[MERGE][RFC] C implementation of PatienceSequenceMatcher

Fri Aug 3 07:12:39 BST 2007

!comment

Hmm.  C code really is much harder to read and trust than Python code.  So I'm
pretty hesitant to say we should have this.  I'm not against it, but in my
opinion the benefits have to be pretty large... the burden of this code is much
larger than most of our code, just because it's C.

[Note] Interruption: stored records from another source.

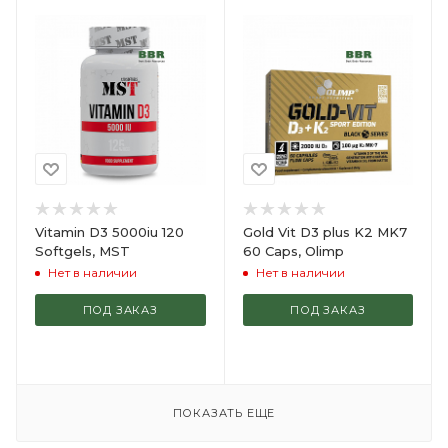
Vitamin D3 5000iu 120
Gold Vit D3 plus K2 MK7
Softgels, MST
60 Caps, Olimp
Нет в наличии
Нет в наличии
ПОД ЗАКАЗ
ПОД ЗАКАЗ
ПОКАЗАТЬ ЕЩЕ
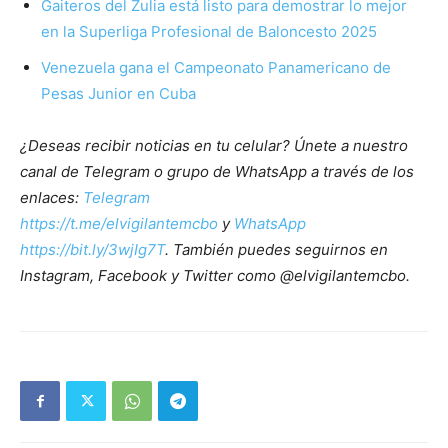
Gaiteros del Zulia está listo para demostrar lo mejor
en la Superliga Profesional de Baloncesto 2025
Venezuela gana el Campeonato Panamericano de
Pesas Junior en Cuba
¿Deseas recibir noticias en tu celular? Únete a nuestro
canal de Telegram o grupo de WhatsApp a través de los
enlaces:
Telegram
https://t.me/elvigilantemcbo
y
WhatsApp
https://bit.ly/3wjIg7T
. También puedes seguirnos en
Instagram, Facebook y Twitter como @elvigilantemcbo.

It is actually pretty good as far as C code goes, though!  It is pedantic about
checking return values, and generally it's fairly straightforward to follow how
the memory allocations and refcounts go, even in the error-handling.  There's a
lot of mildly obscure loops though, particularly ones doing stuff like:

> +        for (j = a[i].hash & hsize; hashtable[j].bhead != -1; j = (j + 1) & hsize)

or:

> +    for (i = bsize - 1; i >= 0; i--) {

Which is simple enough, but you're left wondering why it iterates backwards (and
the comments don't explain why).

Probably this code needs commenting even more thoroughly than C code usually
needs, because this community doesn't have much C expertise.

I guess my main worry is that the intersection of people with good C skills and
with a good understanding of patience diff internals is pretty tiny.  So if
something goes wrong, we may struggle to find the time to properly investigate
and fix it.

I also think this code ought to use Python's dictionary type rather than
building its own hashmap datastructure.  A good chunk of the hairiest code would
be unnecessary if it used PyDicts instead.  So I'd be very interested in hearing
if this code still performs as well with PyDicts.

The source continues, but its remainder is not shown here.